PUDSEY Bear has been the BBC Children in Need's mascot since 1985.
Many have wondered why Pudsey Bear has an eye patch – continue reading to find out why.
How old is Pudsey Bear?
Pudsey Bear was first introduced in 1985, and instantly transformed the Children in Need brand.
He was created by BBC designer Joanna Ball, and took his name from her home town in Yorkshire.
The BBC requested Joanna to create a logo to attract more interest in the charity.
“It was like a lightbulb moment for me,’ Joanna told the BBC. “We were bouncing ideas off each other and I latched on to this idea of a teddy bear.
“I had a whole story playing out in my head for this bear, I went to the production team and said, “we need to name it”. So they turned around and said “if you think it’s important to name him, you do it”.
“It came from the heart – I looked to my own experience and named him in honour of my home town and my grandparents.”
Joanna was born in a town in West Yorkshire called Pudsey.
Her grandfather, Irvine Ball was the mayor of Pudsey in 1950, and was very fond of the small town which gave her the idea to name the bear after her birthplace.

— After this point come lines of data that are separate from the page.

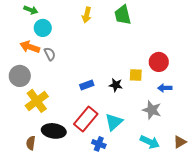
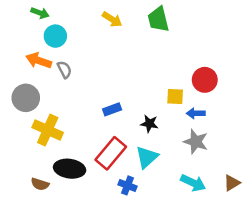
yellow arrow: (87, 15) -> (112, 19), turned -70
black star: (116, 85) -> (149, 124), moved
blue arrow: (165, 88) -> (196, 113), moved
yellow cross: (37, 101) -> (48, 130), turned -30
brown semicircle: (31, 143) -> (40, 184), turned -80

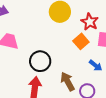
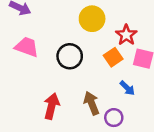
black circle: (40, 61) -> (70, 56), moved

Sir Terry Wogan introduced Pudsey to the world in 1985 and from 1986 the bear was the official logo of Children In Need.
Why does Pudsey Bear have an eye patch?
The reason as to why Pudsey wears the eye patch has never fully been explained.
However, many assume the patch is to make Pudsey seem more “in need” himself, and therefore more relatable to the children the charity works for.
Pudsey was originally brown with a red bandage on his head and his buttons spelt out BBC down his front, but after time it gradually changed.
Nowadays, he has the famous yellow fur and a multi-coloured polka-dot bandage.